● Task item:
Retype the entries below word for word, leaving out every picture.
**** Information supplied
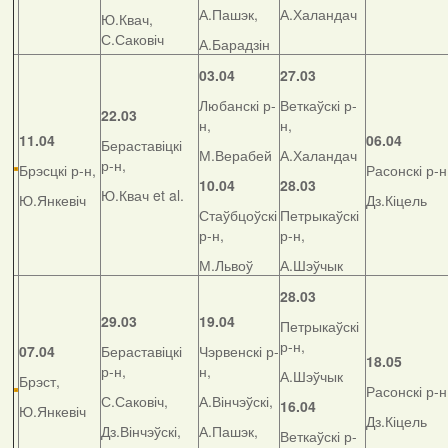
А.Пашэк,
А.Халандач
Ю.Квач,
С.Саковіч
А.Барадзін
03.04
27.03
Любанскі р-
Веткаўскі р-
22.03
н,
н,
11.04
06.04
Бераставіцкі
М.Верабей
А.Халандач
р-н,
Брэсцкі р-н,
Расонскі р-н
10.04
28.03
Ю.Квач et al.
Ю.Янкевіч
Дз.Кіцель
Стаўбцоўскі
Петрыкаўскі
р-н,
р-н,
М.Львоў
А.Шэўчык
28.03
29.03
19.04
Петрыкаўскі
р-н,
07.04
Бераставіцкі
Чэрвенскі р-
18.05
р-н,
н,
А.Шэўчык
Брэст,
Расонскі р-н
С.Саковіч,
А.Вінчэўскі,
16.04
Ю.Янкевіч
Дз.Кіцель
Дз.Вінчэўскі,
А.Пашэк,
Веткаўскі р-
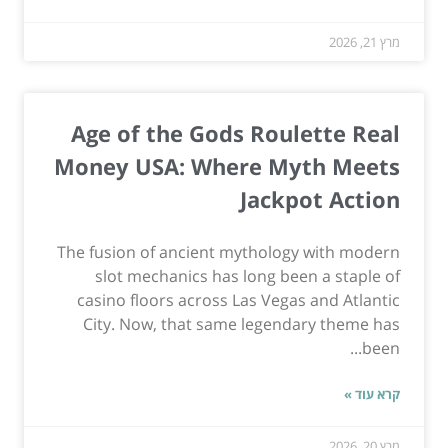
מרץ 21, 2026
Age of the Gods Roulette Real
Money USA: Where Myth Meets
Jackpot Action
The fusion of ancient mythology with modern
slot mechanics has long been a staple of
casino floors across Las Vegas and Atlantic
City. Now, that same legendary theme has
been...
קרא עוד »
מרץ 20, 2026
********
● Answer box:
А.Пашэк,
А.Халандач
Ю.Квач,
С.Саковіч
А.Барадзін
03.04
27.03
Любанскі р-
Веткаўскі р-
22.03
н,
н,
11.04
06.04
Бераставіцкі
М.Верабей
А.Халандач
р-н,
Брэсцкі р-н,
Расонскі р-н
10.04
28.03
Ю.Квач et al.
Ю.Янкевіч
Дз.Кіцель
Стаўбцоўскі
Петрыкаўскі
р-н,
р-н,
М.Львоў
А.Шэўчык
28.03
29.03
19.04
Петрыкаўскі
р-н,
07.04
Бераставіцкі
Чэрвенскі р-
18.05
р-н,
н,
А.Шэўчык
Брэст,
Расонскі р-н
С.Саковіч,
А.Вінчэўскі,
16.04
Ю.Янкевіч
Дз.Кіцель
Дз.Вінчэўскі,
А.Пашэк,
Веткаўскі р-
מרץ 21, 2026
Age of the Gods Roulette Real
Money USA: Where Myth Meets
Jackpot Action
The fusion of ancient mythology with modern
slot mechanics has long been a staple of
casino floors across Las Vegas and Atlantic
City. Now, that same legendary theme has
been...
קרא עוד »
מרץ 20, 2026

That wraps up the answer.